寺沢武一の経歴③ 1998年に悪性脳腫瘍が発覚・後遺症で車椅子生活に
寺沢武一さんはその後もさらなる活躍が期待されていましたが、1998年に受けた人間ドックで悪性脳腫瘍が見つかり、その後3回の手術とそれに伴う治療・リハビリに励みました。
悪性脳腫瘍は脳そのものから発生します。原発性脳腫瘍を発症する人は年間2万人程度と考えられ、そのうちの約半分が悪性脳腫瘍です。悪性脳腫瘍はいわば「脳のがん」で、急速に増殖を増大する上に、正常な組織との境目がはっきりしないという、やっかいな特徴を持っています。そのために再発もしやすく、治療をしないと命に関わることもあります。
懸命に病と向き合ってきた寺沢武一さんですが、後遺症によって左半身が麻痺したことを機に要介護4の状態に。車いす生活となり、排せつや入浴にも解除を要するようになってしまいます。
そんな状況ながらも、1999年に青年向け漫画誌『スーパージャンプ』で新作「GUN DRAGON Σ」の連載をスタート。
2003年には著作権管理・エージェント業務などを担う「エイガアルライツ」を設立します。

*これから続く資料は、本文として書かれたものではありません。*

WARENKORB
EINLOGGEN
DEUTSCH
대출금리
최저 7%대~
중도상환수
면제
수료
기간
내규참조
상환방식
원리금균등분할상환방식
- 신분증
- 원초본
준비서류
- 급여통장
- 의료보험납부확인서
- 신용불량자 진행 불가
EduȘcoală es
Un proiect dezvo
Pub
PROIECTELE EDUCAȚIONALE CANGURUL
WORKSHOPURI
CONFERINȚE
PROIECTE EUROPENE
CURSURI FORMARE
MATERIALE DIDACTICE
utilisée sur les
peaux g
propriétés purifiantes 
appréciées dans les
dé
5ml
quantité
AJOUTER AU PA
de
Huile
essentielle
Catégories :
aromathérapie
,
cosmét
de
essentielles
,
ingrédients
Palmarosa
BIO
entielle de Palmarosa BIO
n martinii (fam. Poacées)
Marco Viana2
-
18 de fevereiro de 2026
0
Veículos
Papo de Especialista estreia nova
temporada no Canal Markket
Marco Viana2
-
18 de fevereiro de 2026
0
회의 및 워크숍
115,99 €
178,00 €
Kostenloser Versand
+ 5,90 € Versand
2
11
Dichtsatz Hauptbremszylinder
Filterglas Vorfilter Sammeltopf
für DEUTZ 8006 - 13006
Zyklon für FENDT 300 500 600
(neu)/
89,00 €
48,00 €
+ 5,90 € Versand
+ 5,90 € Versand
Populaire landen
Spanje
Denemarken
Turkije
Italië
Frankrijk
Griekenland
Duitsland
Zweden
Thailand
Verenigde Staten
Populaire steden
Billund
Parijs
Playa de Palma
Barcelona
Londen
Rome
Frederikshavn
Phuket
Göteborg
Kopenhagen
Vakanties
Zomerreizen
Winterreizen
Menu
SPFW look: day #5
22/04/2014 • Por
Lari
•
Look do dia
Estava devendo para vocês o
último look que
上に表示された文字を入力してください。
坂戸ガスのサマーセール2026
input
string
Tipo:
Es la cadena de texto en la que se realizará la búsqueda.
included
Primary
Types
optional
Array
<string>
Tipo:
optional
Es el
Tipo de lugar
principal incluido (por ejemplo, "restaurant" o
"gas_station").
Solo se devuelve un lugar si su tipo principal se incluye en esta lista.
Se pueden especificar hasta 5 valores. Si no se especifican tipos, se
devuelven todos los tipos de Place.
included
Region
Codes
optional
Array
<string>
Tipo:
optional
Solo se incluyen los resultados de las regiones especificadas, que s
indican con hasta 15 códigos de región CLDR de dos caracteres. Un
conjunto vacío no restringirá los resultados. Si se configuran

また、同年には病気を患っていたことを公表。
さらに2004年からは「GUNDRAGON II」の連載をスタートし、2008年にはテレビアニメ・OVAとして「コブラ」の制作が決定しています。
OVA版では、脚本・絵コンテ・監督を担当するなど、飽くなき制作意欲を見せていました。
また、2019年には画集「ARTWORKS OF COBRA」を発表。古参ファンだけでなく、後追いファンからも喜びの声が挙がりました。

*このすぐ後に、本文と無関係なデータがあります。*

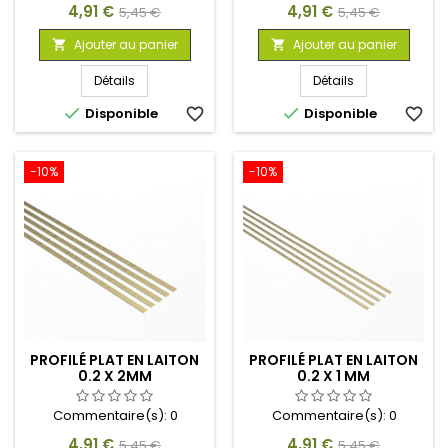
Prix
Prix
Prix
Prix
4,91 €
4,91 €
5,45 €
5,45 €
de
de
Ajouter au panier
Ajouter au panier


base
base
Détails
Détails


Disponible
favorite_border
Disponible
favorite_border
-10%
-10%
PROFILÉ PLAT EN LAITON
PROFILÉ PLAT EN LAITON
0.2 X 2MM
0.2 X 1 MM
Commentaire(s):
0
Commentaire(s):
0
Prix
Prix
Prix
Prix
4,91 €
4,91 €
5,45 €
5,45 €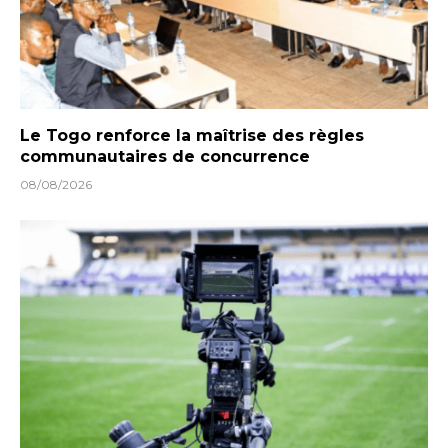
Le Togo renforce la maîtrise des règles
communautaires de concurrence
08/08/2026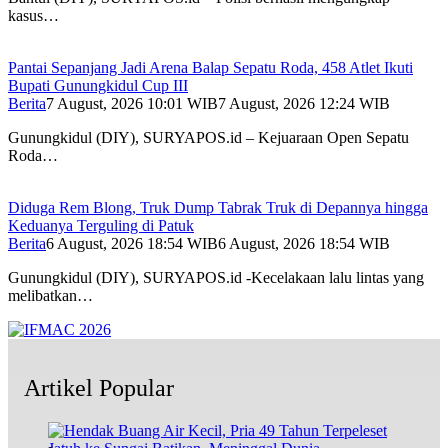
kasus…
Pantai Sepanjang Jadi Arena Balap Sepatu Roda, 458 Atlet Ikuti
Bupati Gunungkidul Cup III
Berita
7 August, 2026 10:01 WIB
7 August, 2026 12:24 WIB
Gunungkidul (DIY), SURYAPOS.id – Kejuaraan Open Sepatu
Roda…
Diduga Rem Blong, Truk Dump Tabrak Truk di Depannya hingga
Keduanya Terguling di Patuk
Berita
6 August, 2026 18:54 WIB
6 August, 2026 18:54 WIB
Gunungkidul (DIY), SURYAPOS.id -Kecelakaan lalu lintas yang
melibatkan…
Artikel Popular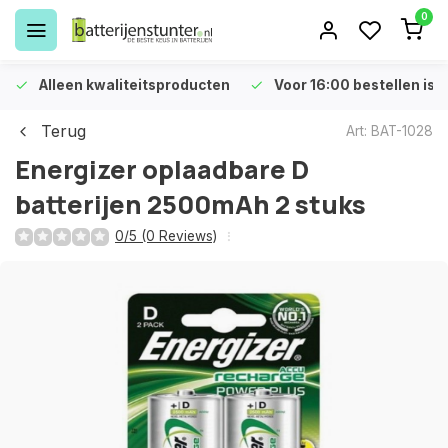
0
Alleen kwaliteitsproducten
Voor 16:00 bestellen is 
Terug
Art: BAT-1028
Energizer oplaadbare D
batterijen 2500mAh 2 stuks
0/5 (0 Reviews)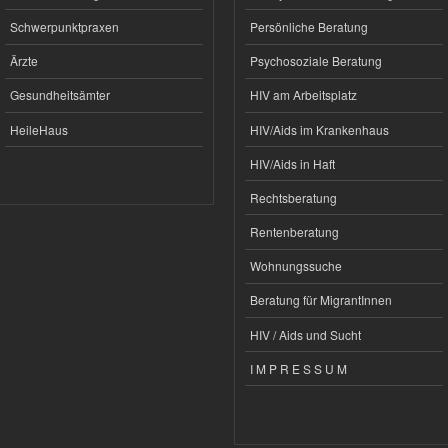
Schwerpunktpraxen
Persönliche Beratung
Ärzte
Psychosoziale Beratung
Gesundheitsämter
HIV am Arbeitsplatz
HeileHaus
HIV/Aids im Krankenhaus
HIV/Aids in Haft
Rechtsberatung
Rentenberatung
Wohnungssuche
Beratung für MigrantInnen
HIV / Aids und Sucht
I M P R E S S U M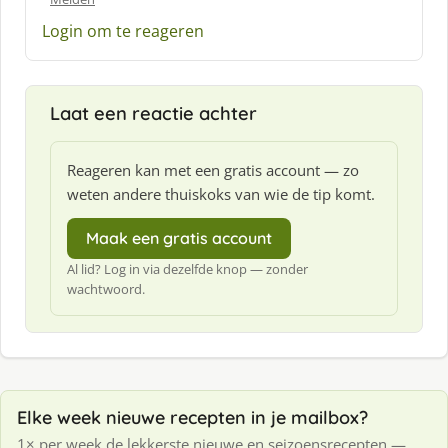
:
Login om te reageren
Laat een reactie achter
Reageren kan met een gratis account — zo
weten andere thuiskoks van wie de tip komt.
Maak een gratis account
Al lid? Log in via dezelfde knop — zonder
wachtwoord.
Elke week nieuwe recepten in je mailbox?
1× per week de lekkerste nieuwe en seizoensrecepten —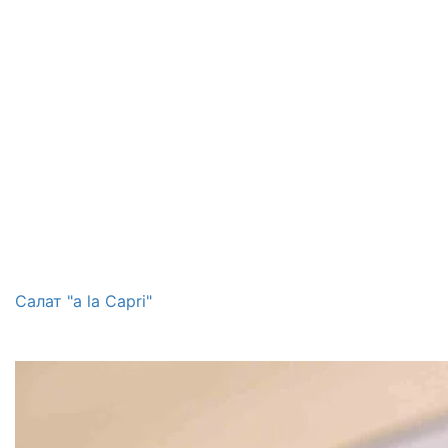
Салат "a la Capri"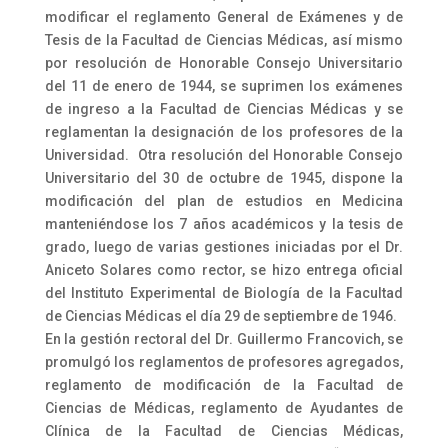
modificar el reglamento General de Exámenes y de
Tesis de la Facultad de Ciencias Médicas, así mismo
por resolución de Honorable Consejo Universitario
del 11 de enero de 1944, se suprimen los exámenes
de ingreso a la Facultad de Ciencias Médicas y se
reglamentan la designación de los profesores de la
Universidad. Otra resolución del Honorable Consejo
Universitario del 30 de octubre de 1945, dispone la
modificación del plan de estudios en Medicina
manteniéndose los 7 años académicos y la tesis de
grado, luego de varias gestiones iniciadas por el Dr.
Aniceto Solares como rector, se hizo entrega oficial
del Instituto Experimental de Biología de la Facultad
de Ciencias Médicas el día 29 de septiembre de 1946.
En la gestión rectoral del Dr. Guillermo Francovich, se
promulgó los reglamentos de profesores agregados,
reglamento de modificación de la Facultad de
Ciencias de Médicas, reglamento de Ayudantes de
Clínica de la Facultad de Ciencias Médicas,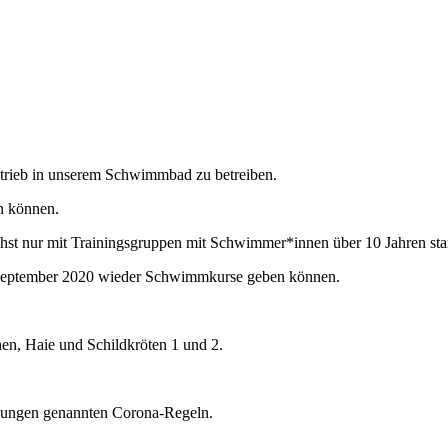
sbetrieb in unserem Schwimmbad zu betreiben.
n können.
hst nur mit Trainingsgruppen mit Schwimmer*innen über 10 Jahren sta
 September 2020 wieder Schwimmkurse geben können.
hen, Haie und Schildkröten 1 und 2.
.
ingungen genannten Corona-Regeln.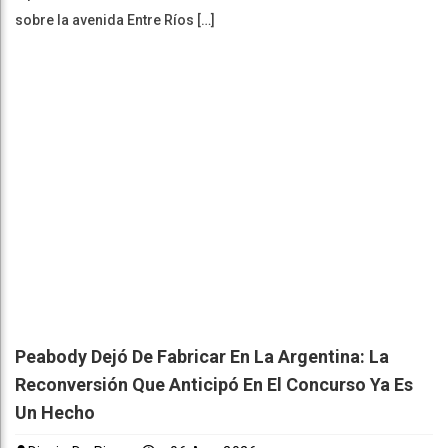
sobre la avenida Entre Ríos […]
Peabody Dejó De Fabricar En La Argentina: La
Reconversión Que Anticipó En El Concurso Ya Es
Un Hecho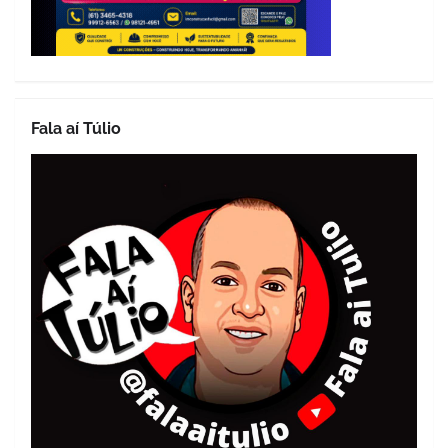
Fala aí Túlio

さらに同年創刊したWebコミック誌『COMIC Hu』では、コブラの新作「COBRA OVER THE RAINBOW」の連載をスタートさせ、新たな歩みを見せていました。
寺沢武一の結婚歴と家族:嫁や子供はいる?
出典:ここにURLを入力
寺沢武一さんは晩年に一人暮らしをしていたことから、独身なのかと思われていましたが、実際は結婚しているそうです。
嫁がどのような人物なのか、いつ結婚したのかは不明ですが、病気を患い介護を要する状態になった時にはすでに別居していたといいます。
子供についても明言していませんが、ネットでは息子がいるとの噂があります。ただ、子供がいたとしても嫁と一緒に暮らしている可能性が高いでしょう。
また、過去には北海道に住む家族を心配する発言もありました。
それが両親のことなのか、嫁・子供のことなのかはわかりませんが、嫁と子供が北海道に住んでいる可能性もありそうです。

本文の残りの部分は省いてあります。